1. Create directory: `features/{domain}/{operation}/`
2. Define the handler with a single exported setup function
3. Define request/response types (inline for simple cases)
4. Add validation logic
5. Register in the composition root (`main`)
6. Write integration test that calls the setup function, sends request, verifies outcomes

## Workflow: Adding Cross-Cutting Concerns

Place in `platform/` (not inside a feature). Examples:
- Auth middleware, error handling, request logging
- Database connection pooling, circuit breakers
- Idempotency middleware, operation queues, event notifications
- Observability (metrics, tracing, structured logging)

## Workflow: Extracting Shared Logic

Only extract when genuine duplication emerges across multiple slices (use judgment — the "3+ slices" heuristic is guidance, not a hard rule):
- Duplicate business rule: extract to a domain entity/value object
- Duplicate data access pattern: extract to a shared repository (only for that specific pattern)
- Duplicate HTTP helper: extract to `platform/httpx/`

## Key Decisions by Language

Detect the project's language/framework and consult the appropriate reference:
- **Patterns per language**: See [references/patterns-by-language.md](references/patterns-by-language.md) for Go, .NET, Java, TypeScript, Python
- **Testing per language**: See [references/testing.md](references/testing.md) for testcontainers, mock verification, integration test patterns
- **Core principles**: See [references/principles.md](references/principles.md) for detailed rules, anti-patterns, and shared domain model guidance

## Single Entry Point Contract

Every feature exposes one primary setup/registration function. Internal types stay private. The entry point name is conventional — the invariant is: **one public function per feature that wires the slice to the framework**.

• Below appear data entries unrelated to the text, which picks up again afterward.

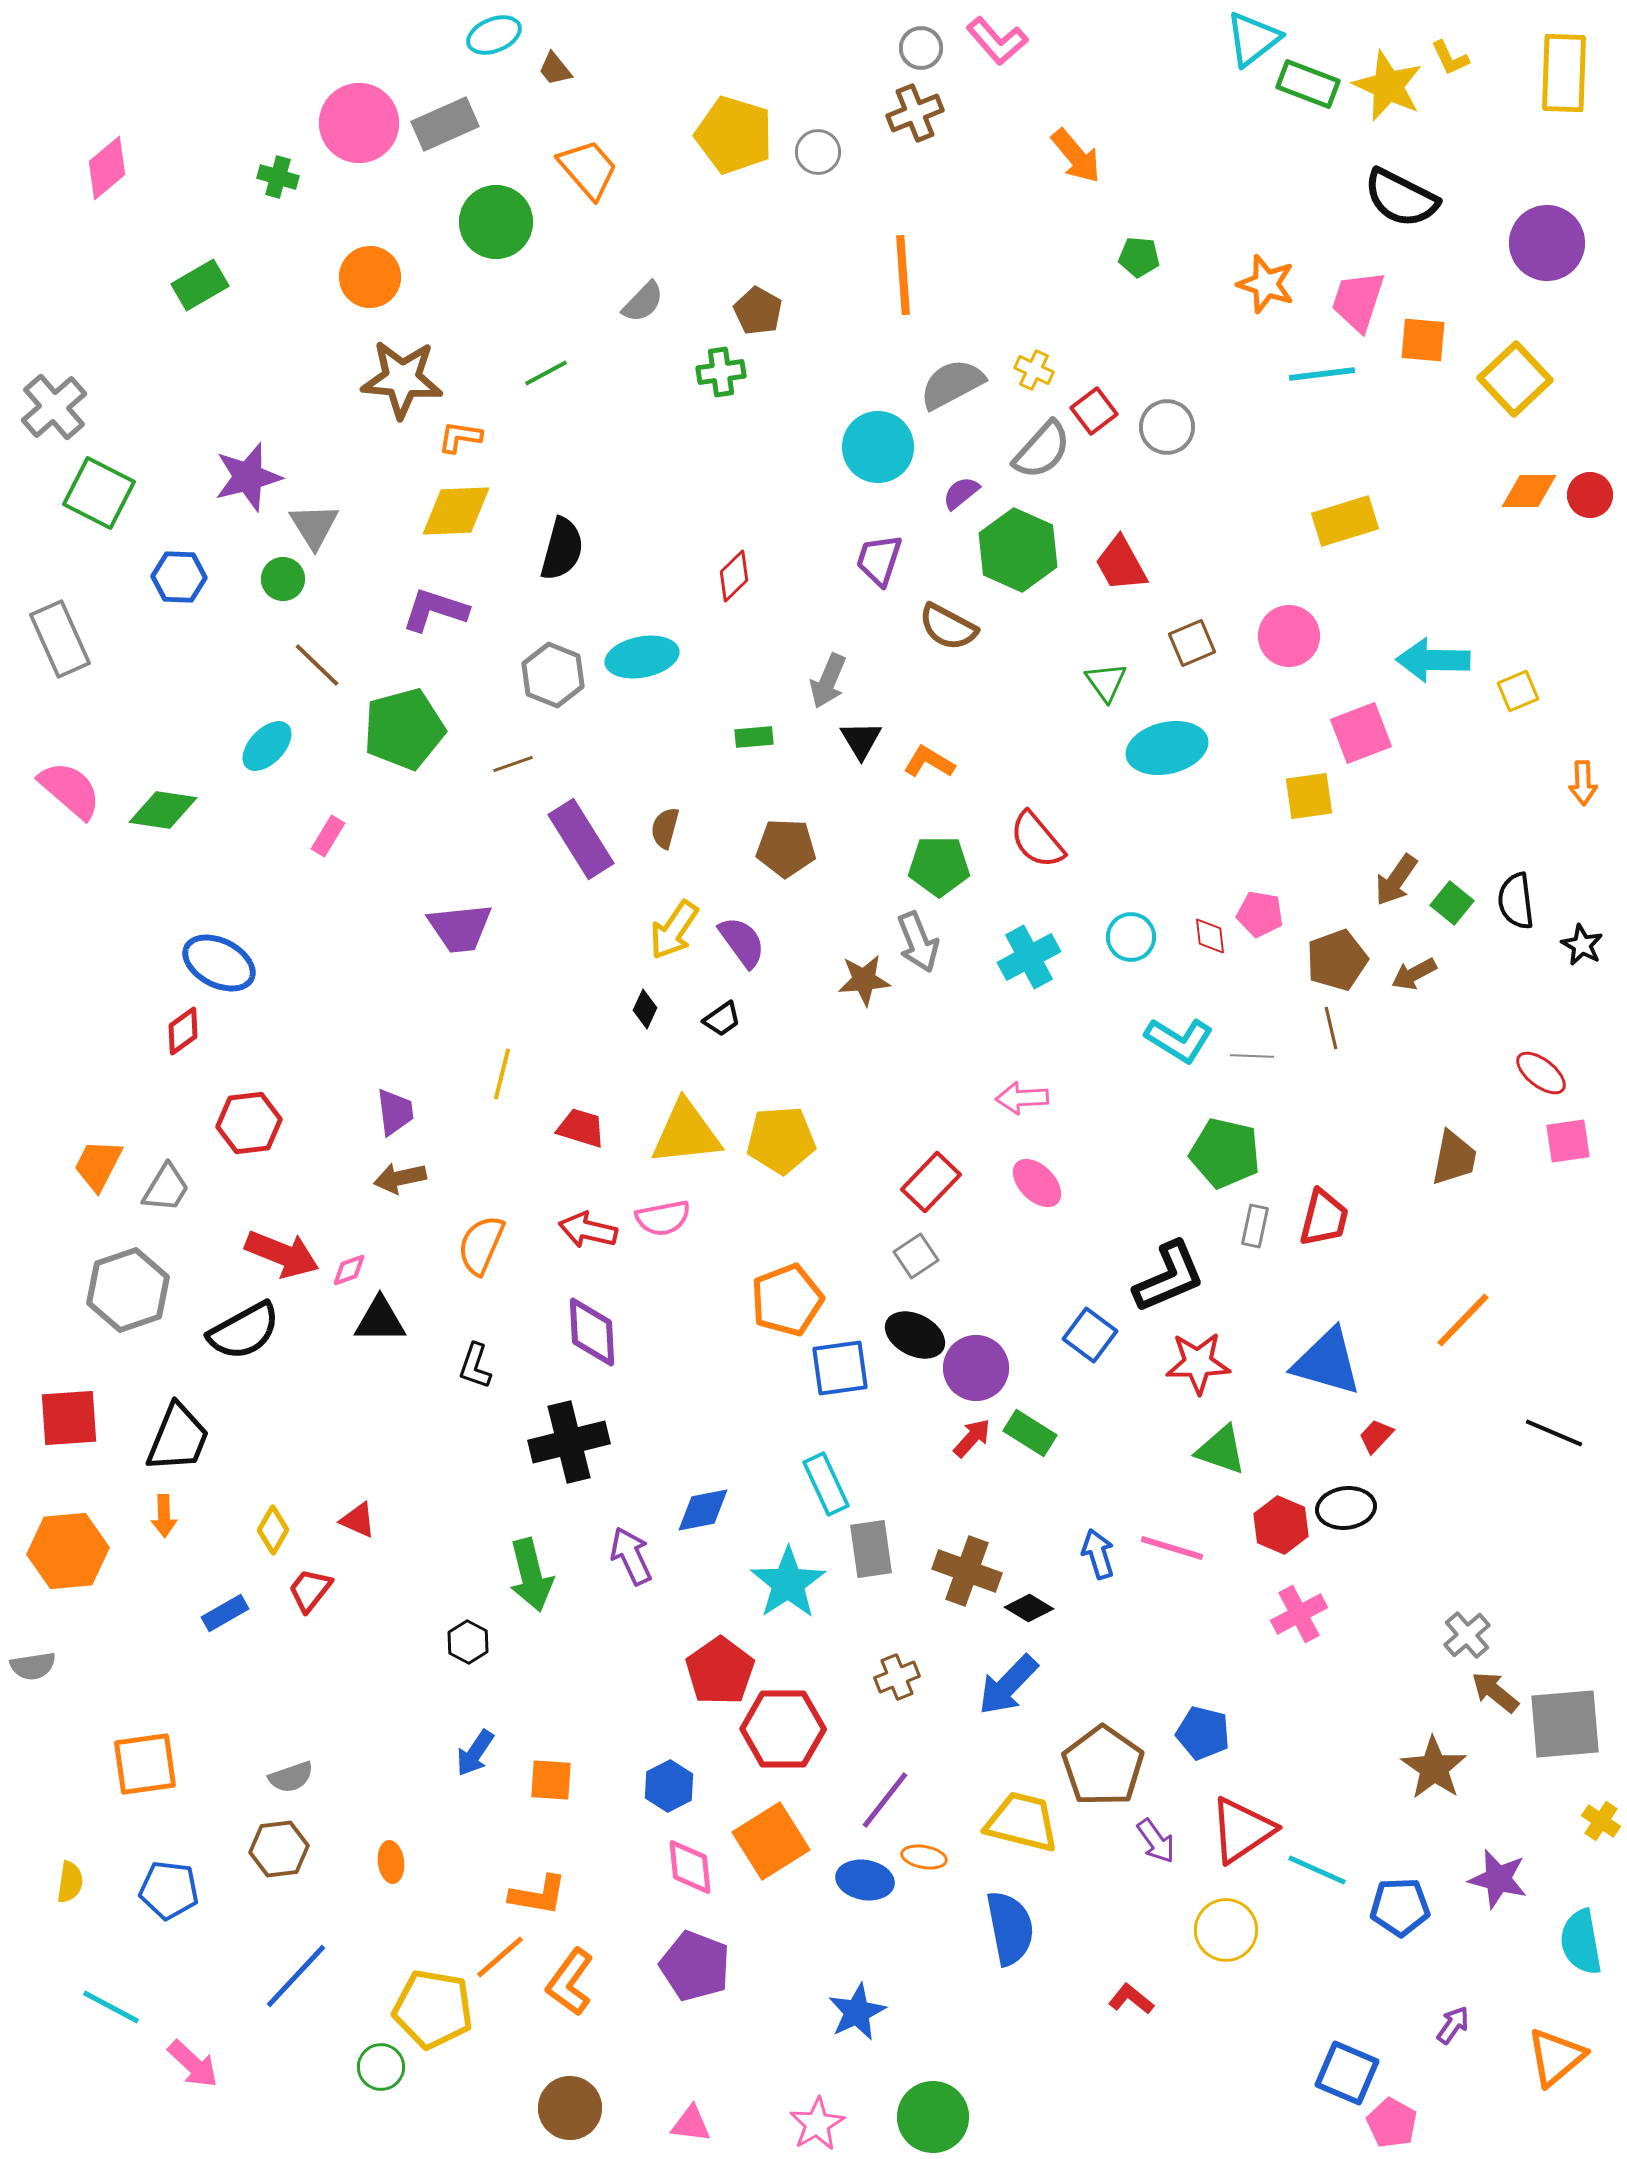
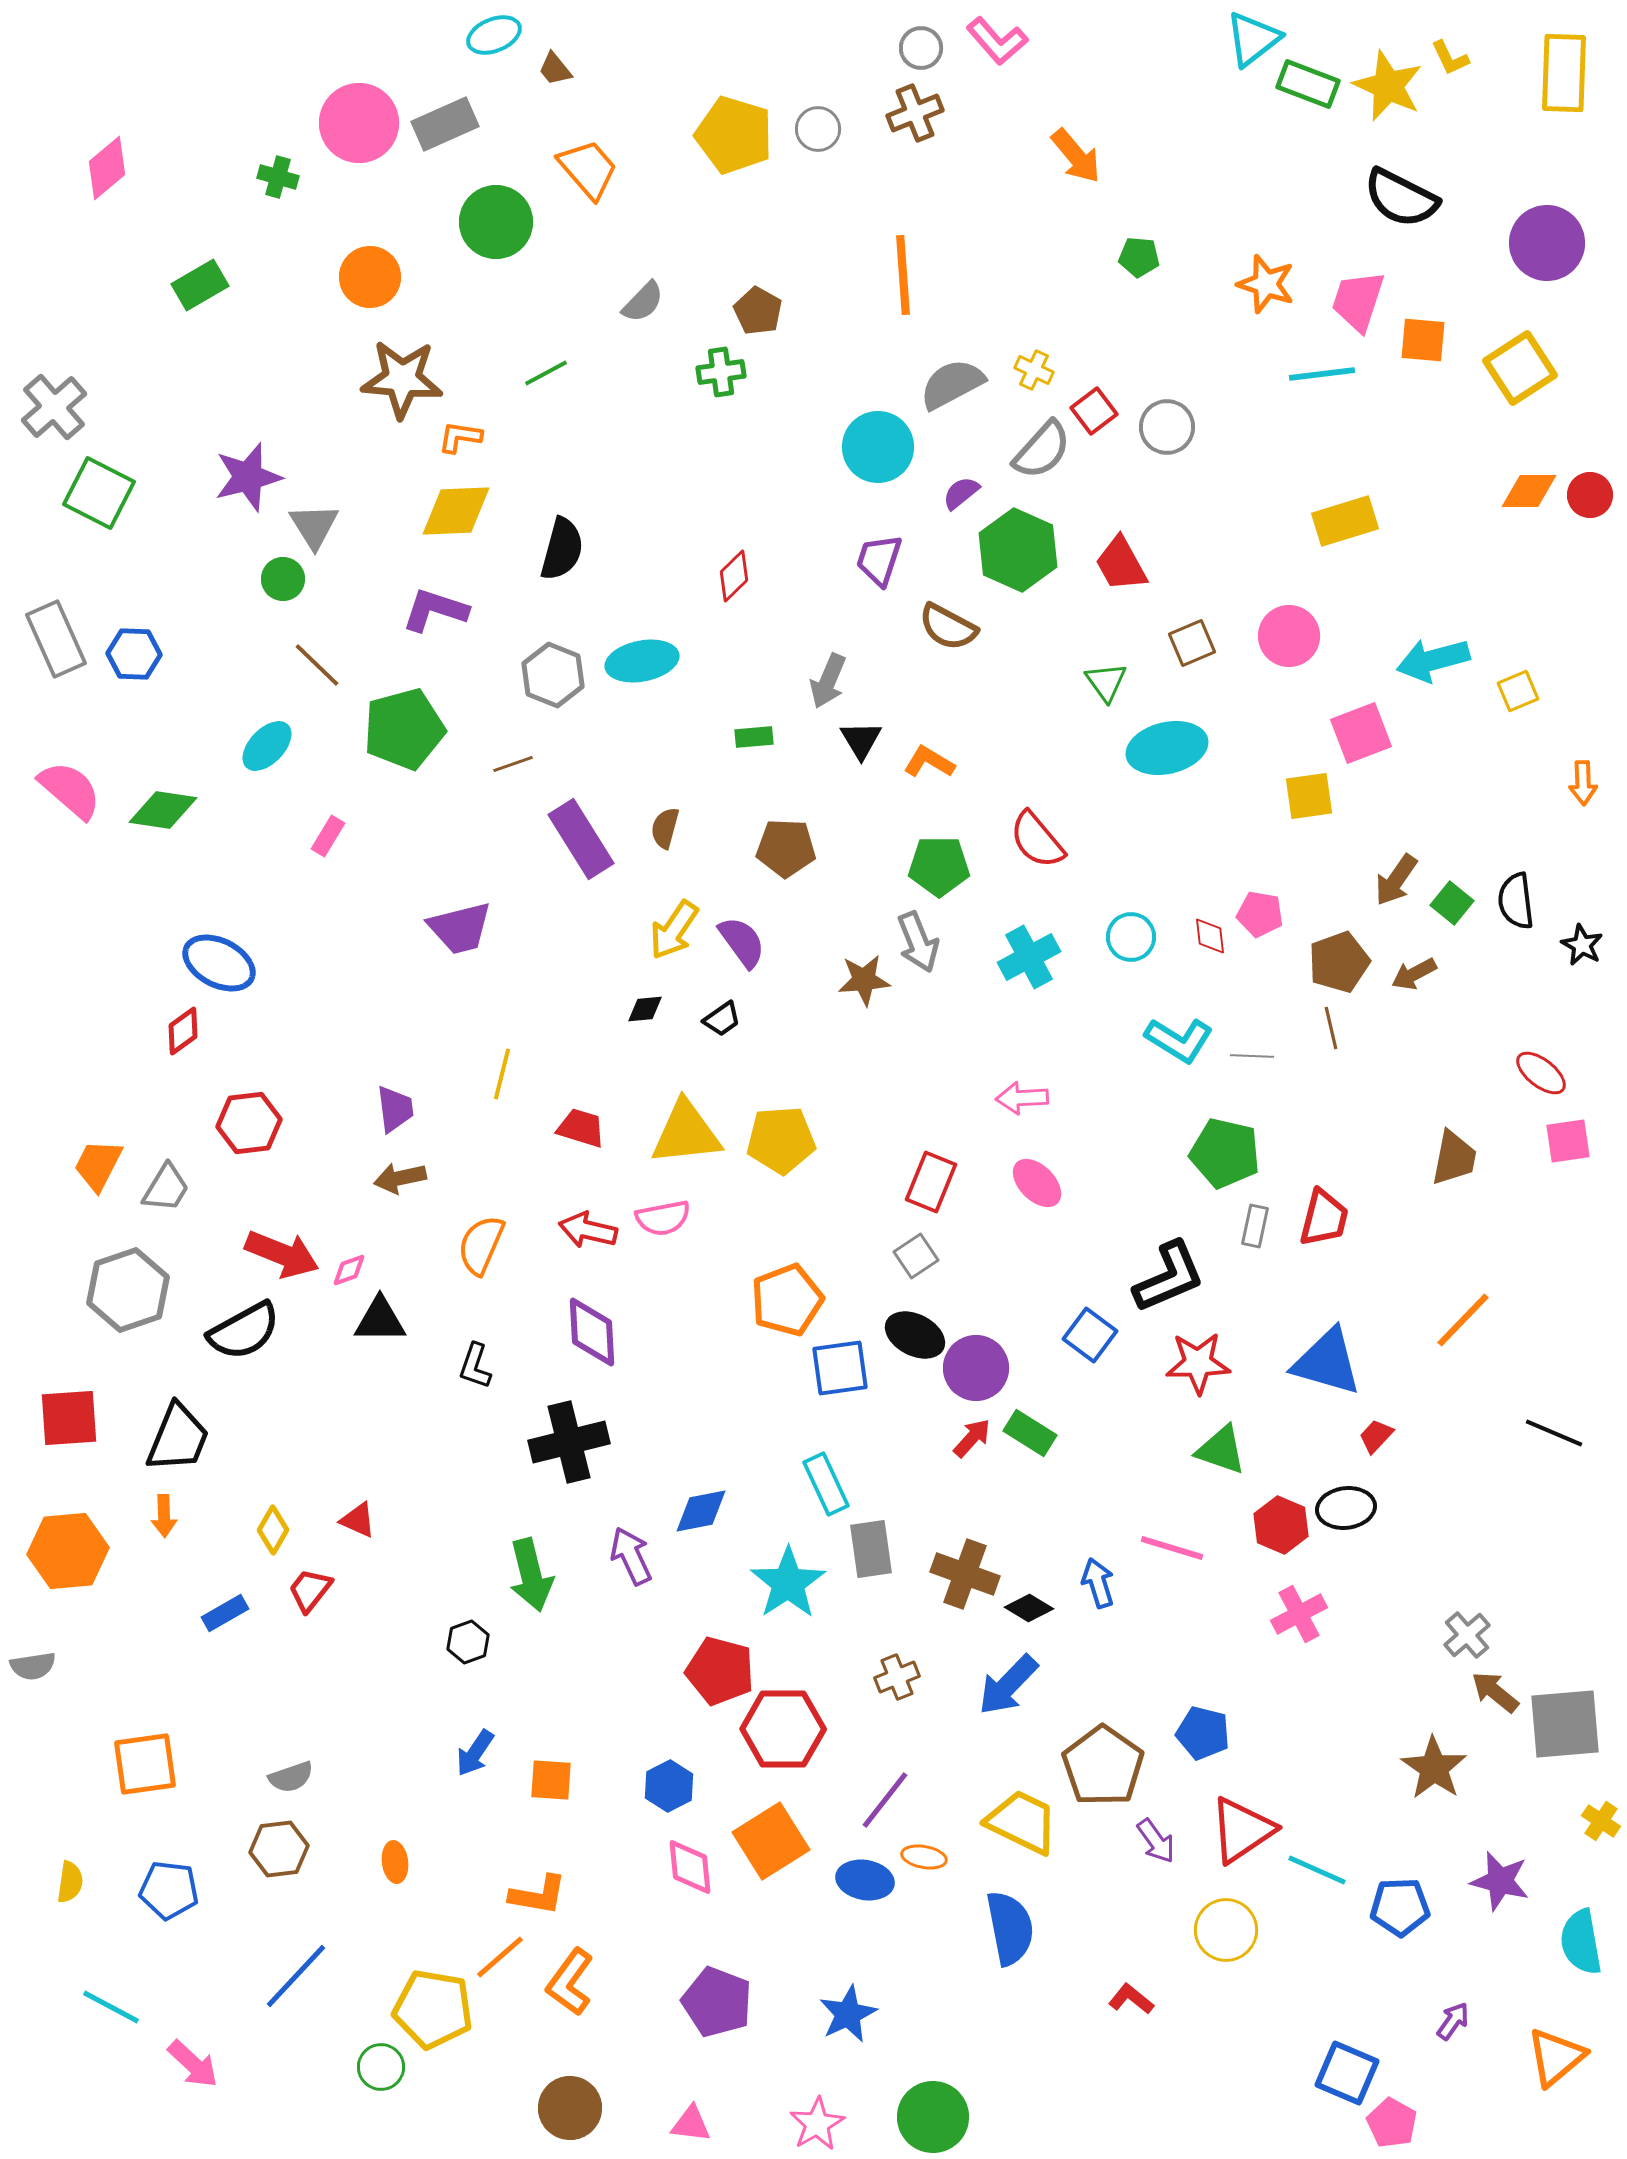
gray circle at (818, 152): moved 23 px up
yellow square at (1515, 379): moved 5 px right, 11 px up; rotated 10 degrees clockwise
blue hexagon at (179, 577): moved 45 px left, 77 px down
gray rectangle at (60, 639): moved 4 px left
cyan ellipse at (642, 657): moved 4 px down
cyan arrow at (1433, 660): rotated 16 degrees counterclockwise
purple trapezoid at (460, 928): rotated 8 degrees counterclockwise
brown pentagon at (1337, 960): moved 2 px right, 2 px down
black diamond at (645, 1009): rotated 60 degrees clockwise
purple trapezoid at (395, 1112): moved 3 px up
red rectangle at (931, 1182): rotated 22 degrees counterclockwise
blue diamond at (703, 1510): moved 2 px left, 1 px down
blue arrow at (1098, 1554): moved 29 px down
brown cross at (967, 1571): moved 2 px left, 3 px down
black hexagon at (468, 1642): rotated 12 degrees clockwise
red pentagon at (720, 1671): rotated 22 degrees counterclockwise
yellow trapezoid at (1022, 1822): rotated 12 degrees clockwise
orange ellipse at (391, 1862): moved 4 px right
purple star at (1498, 1879): moved 2 px right, 2 px down
purple pentagon at (695, 1966): moved 22 px right, 36 px down
blue star at (857, 2012): moved 9 px left, 2 px down
purple arrow at (1453, 2025): moved 4 px up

- **Go** — convention `Setup` or `RegisterRoute`; signature `func Setup(r gin.IRoutes, repo Repository)`; DI via explicit params.
- **.NET** — convention `Map` (static); signature `static void Map(IEndpointRouteBuilder app)`; DI container resolves deps in handler.
- **Java/Kotlin** — `@RestController` class discovered by component scan; Spring DI (constructor injection).
- **TypeScript** — convention `setup`; signature `function setup(router: Router, db: Database): void`; DI via explicit params.
- **Python** — convention `setup`; signature `def setup(router: APIRouter, db: Database) -> None`; DI via explicit params or `Depends()`.

**Exceptions**: Versioned APIs may have `SetupV1`/`SetupV2` wrappers sharing internal handler wiring. Frameworks with auto-discovery (Spring, NestJS) use the controller/module class itself as the entry point.

## Testing

See [references/testing.md](references/testing.md) for full testing strategy per language, including feature integration tests, platform/adapter tests, mock verification patterns, and test naming conventions.